その方と、その場にいらした別のお客様の故郷が同じことがわかり、そして亡き父が生前よくテニスの指導に通った小学校がとても近いことがわかり、母とお客様の会話がテーブルをはさんで盛り上がっている。

明日は、さとゆみゼミのメンバーで執筆合宿するんですと話したら、堀さんと、ふらりあらわれたライターのなつみとさんも参加してくれるという。嬉しくなってもう一杯飲もうとしたら、息子からお腹すいたと着信がある。急いで迎えにいき、ご飯を食べに行く。

カウンターでたまたま隣に座ったイスラエル出身の男の子と、今日万博でイスラエル館に行ったよと話をする。今はオックスフォードに住んでいるんだ、と彼は言っていた。なんと! 私、7月にUKに一週間滞在するのと言ったら、君が泊まる場所から車で1時間だから、ぜひオックスフォードまできて欲しい。ハリーポッターの世界だよ、と写真を見せてくれる。

来週から彼女が京都に来るんだ。伊勢神宮はおすすめ? と聞かれるから、京都から行くなら車がいいよなどと話す。お店をとても気に入ったらしく、come back againeと言っていた。だったら私ともまた会うかもね、となって、握手をして別れる。

お腹いっぱいご馳走になって、宇治の宿まで到達したら、万歩計が2万7000歩になっていた。

瀕死のケータイを充電すると、堀さん、なつみとさんから、明日はよろしくですというメッセージが入っている。

24時間とは思えない充ち充ちた一日だった。
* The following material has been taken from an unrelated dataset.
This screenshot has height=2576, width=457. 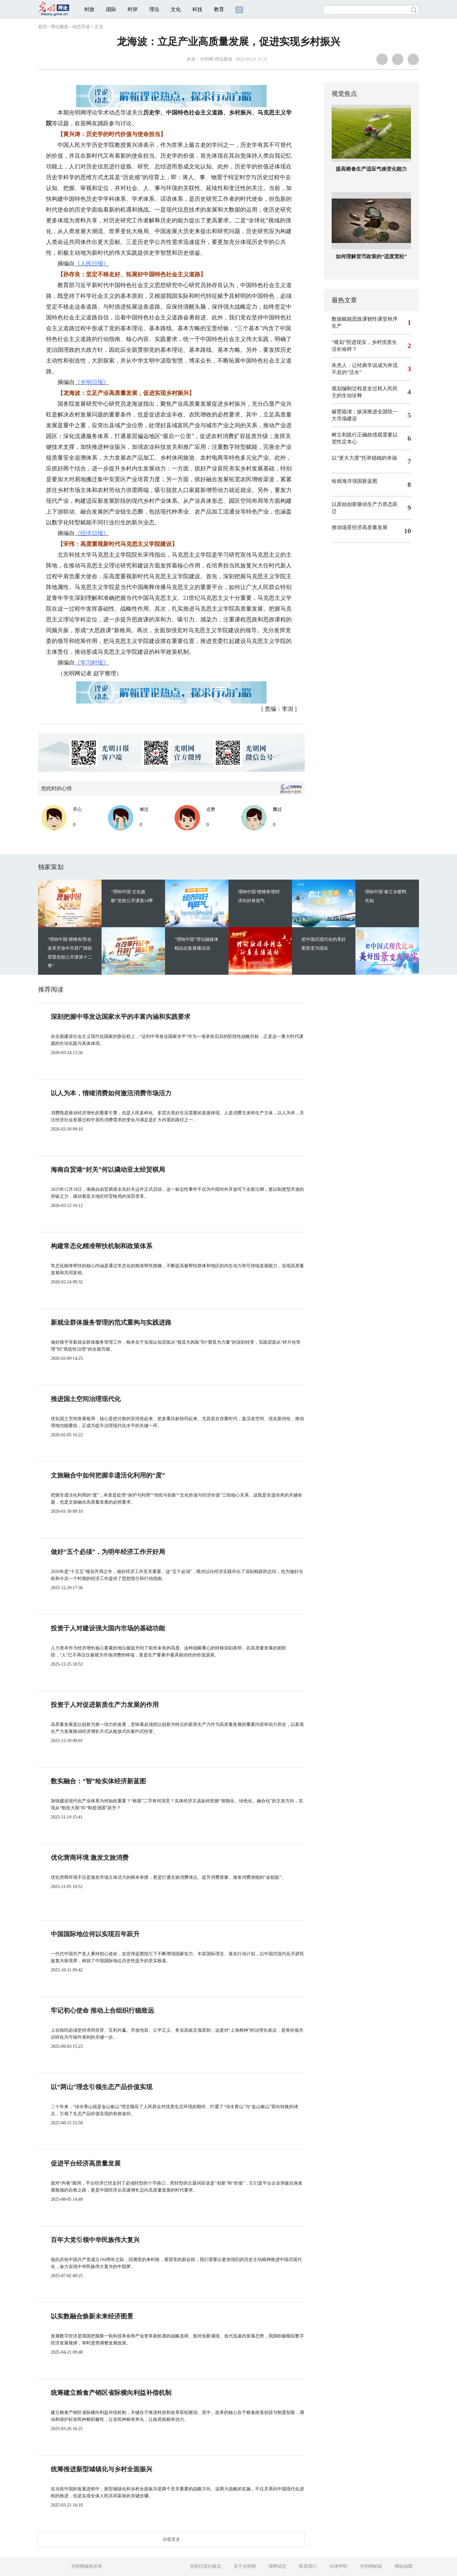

午前中は夢洲にいたなんて、嘘のようだ。

パソコンを持ち歩かないだけで、仕事をしないと決めるだけで、ケータイの充電がやばいから極力ケータイに触らないと決めるだけで、一日はこんなにも増幅されるのかと驚く。

★今日もコレからは毎朝7時に更新して24時間で消えるショートエッセイです。今日もコレカラ良い一日を!